During the August 28 flooding, the Mad River jumped its western bank and ran through the ski resort’s 10-acre pond, dropping out tons and tons of dirt and gravel in the process. Sugarbush began the massive pond restoration process shortly after the flood and has had a crew of workers in there from 6 a.m. to 8 p.m. six days a week trying to get the pond cleaned up and berms rebuilt before snowmaking season.
Mike Wing, who is managing the project for Sugarbush and is also the snow surfaces manager for the company, said that the enormous pile of topsoil would be offered free to local farmers and others in need of topsoil once it has been tested for pollutants. The pictures for this article show it on September 27 when Wing said about half of the pond had been excavated.
The dirt is a sandy loam/topsoil, he explained at the site this week, while giant six-wheeled G.W. Tatro vehicles that carry 30 yards each zoomed from the pond to the dirt pile. An excavator sat in the pond filling the vehicles and another one sat at the pile, scooping up the just-dumped dirt onto the tower of dirt.
Adjacent to the beginner-slope pile of topsoil is a much smaller hill of gravel that came from the pond. Wing said that the line of demarcation between the gravel and topsoil was remarkably clear when the water was out of the pond.
Candice White, Sugarbush vice president of marketing, said that the repair project will cost an estimated $600,000 to $700,000 to complete. She said the resort is hopeful that it will receive some insurance funds and is working with a bank as well as the Vermont Economic Development Authority.
To get to the point where the topsoil and gravel could be extracted, Wing and his crew first had to dewater the pond. Under normal conditions the pond holds 25 million gallons of water. They were trying to get the pond drained before power was returned to the site and began a complex process of creating a siphon using 10-inch pipe, a welder, an excavator, gravity and some Yankee ingenuity.
Wing capped the outflow end of the pipe and had the final piece put into place with an excavator and filled with water before he ran to the far end and uncapped it. They siphoned five to seven million gallons of water out of the pond over five or six days 24 hours a day. As they are working on the pond now, they are dealing with groundwater seeping in at a rate of 200 to 400 gallons per hour.

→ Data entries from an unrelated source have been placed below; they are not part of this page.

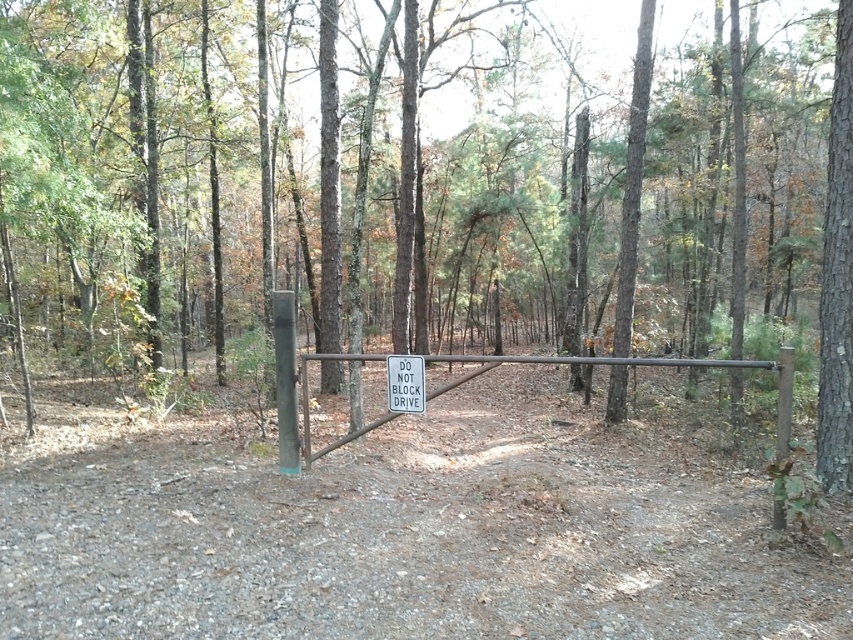 Question: Is smooth bark tree at right to the right of white plastic sign at center from the viewer's perspective?

Choices:
 (A) yes
 (B) no

Answer: (A)

Question: Which of the following is the farthest from the observer?

Choices:
 (A) white plastic sign at center
 (B) smooth bark tree at right

Answer: (B)

Question: Based on their relative distances, which object is farther from the smooth bark tree at right?

Choices:
 (A) white plastic sign at center
 (B) brown wooden gate at center

Answer: (B)

Question: Does smooth bark tree at right lie behind brown wooden gate at center?

Choices:
 (A) no
 (B) yes

Answer: (B)

Question: Considering the real-world distances, which object is closest to the white plastic sign at center?

Choices:
 (A) brown wooden gate at center
 (B) smooth bark tree at right

Answer: (B)

Question: Does brown wooden gate at center appear under white plastic sign at center?

Choices:
 (A) no
 (B) yes

Answer: (B) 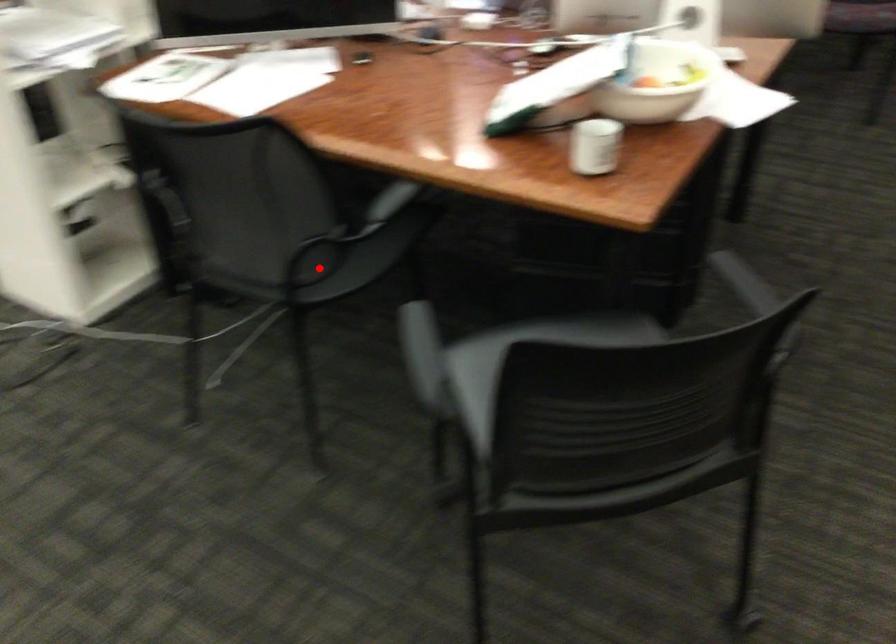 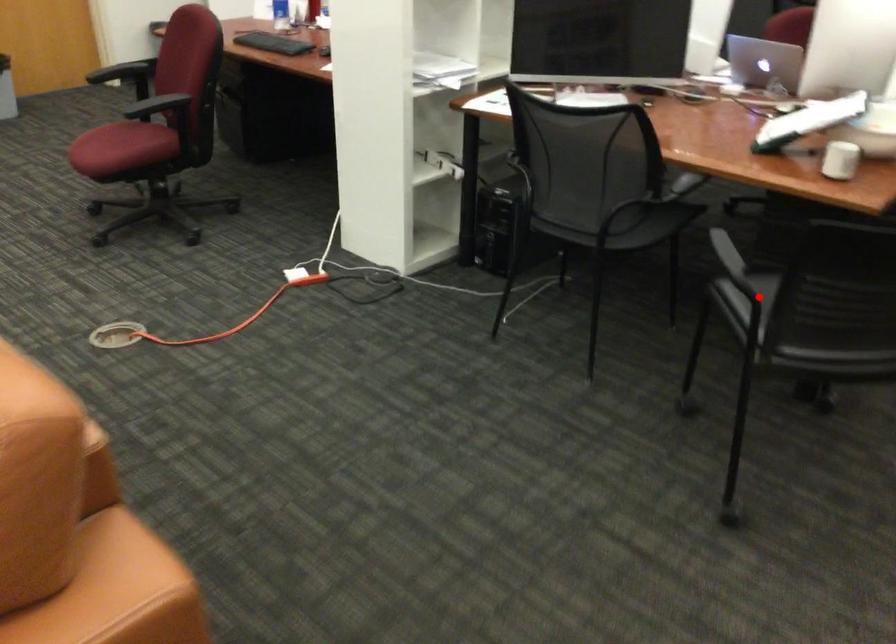 I am providing you with two images of the same scene from different viewpoints. A red point is marked on the first image and another point is marked on the second image. Is the marked point in image1 the same physical position as the marked point in image2?

No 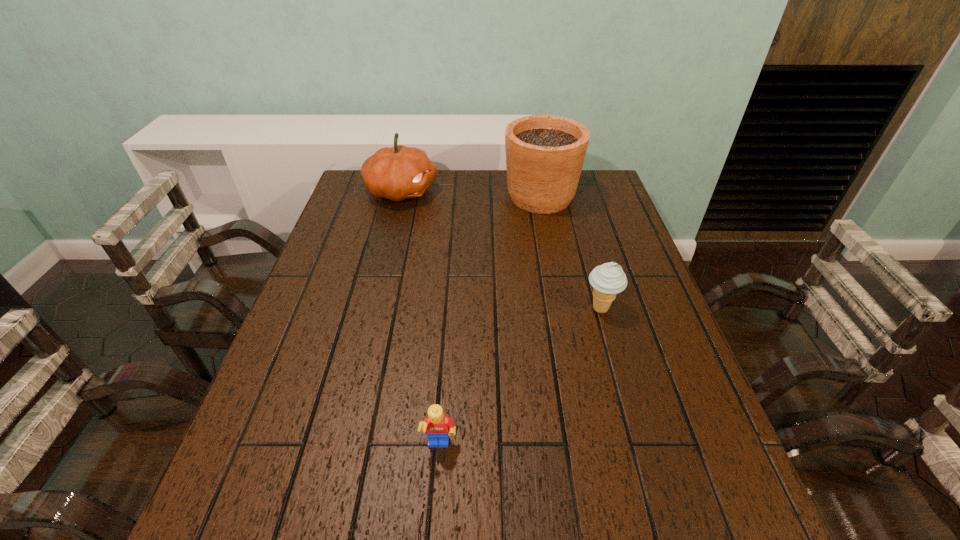 I want to click on vacant point located between the pumpkin and the second nearest object, so click(501, 250).

Where is `vacant area that lies between the third object from right to left and the third farthest object`? The height and width of the screenshot is (540, 960). vacant area that lies between the third object from right to left and the third farthest object is located at coordinates (520, 377).

This screenshot has height=540, width=960. Identify the location of empty space that is in between the icecream and the Lego. (520, 377).

Image resolution: width=960 pixels, height=540 pixels. Find the location of `vacant point located between the flowerpot and the second nearest object`. vacant point located between the flowerpot and the second nearest object is located at coordinates (570, 253).

The image size is (960, 540). Find the location of `object that is the closest to the third farthest object`. object that is the closest to the third farthest object is located at coordinates (545, 154).

Identify the location of object that is the closest to the second object from left to right. (608, 279).

Image resolution: width=960 pixels, height=540 pixels. I want to click on blank area in the image that satisfies the following two spatial constraints: 1. on the front face of the third shortest object; 2. on the right side of the flowerpot, so click(x=400, y=197).

You are a GUI agent. You are given a task and a screenshot of the screen. Output one action in this format:
    pyautogui.click(x=<x>, y=<y>)
    Task: Click on the vacant position in the image that satisfies the following two spatial constraints: 1. on the back side of the third farthest object; 2. on the front face of the pumpkin
    Image resolution: width=960 pixels, height=540 pixels.
    Given the screenshot: What is the action you would take?
    pyautogui.click(x=567, y=191)

Identify the location of vacant space that satisfies the following two spatial constraints: 1. on the back side of the third tallest object; 2. on the front face of the leftmost object. The height and width of the screenshot is (540, 960). (567, 191).

Find the location of a particular element. The width and height of the screenshot is (960, 540). vacant position in the image that satisfies the following two spatial constraints: 1. on the front face of the leftmost object; 2. on the back side of the tallest object is located at coordinates (400, 197). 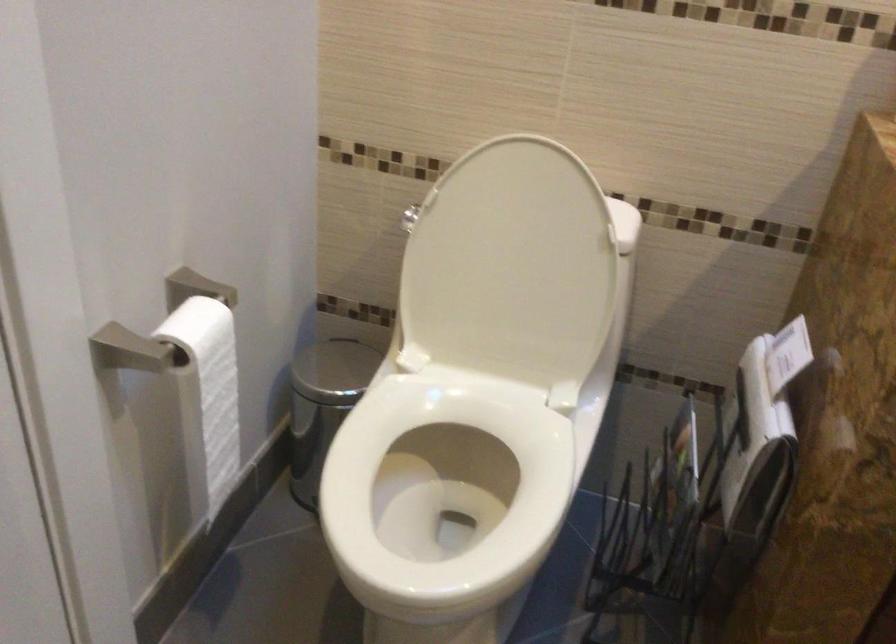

That means the giant six-wheeled vehicles splash through standing water and mud as they make their 60 to 80 round trips per day. Wing expects this phase of the repair will take through the end of next week. Then the western bank of the Mad River that was breached will be returned to its pre-flood contours. The earthen berm between the south end of the pond and the river will be restored using cap stone, gravel and #4 shot rock obtained from blasting at the DeFreest farm.
Then the power poles need to go back in, power needs to be restored and the pond refilled. Wing said it would take about five days to fill the pond.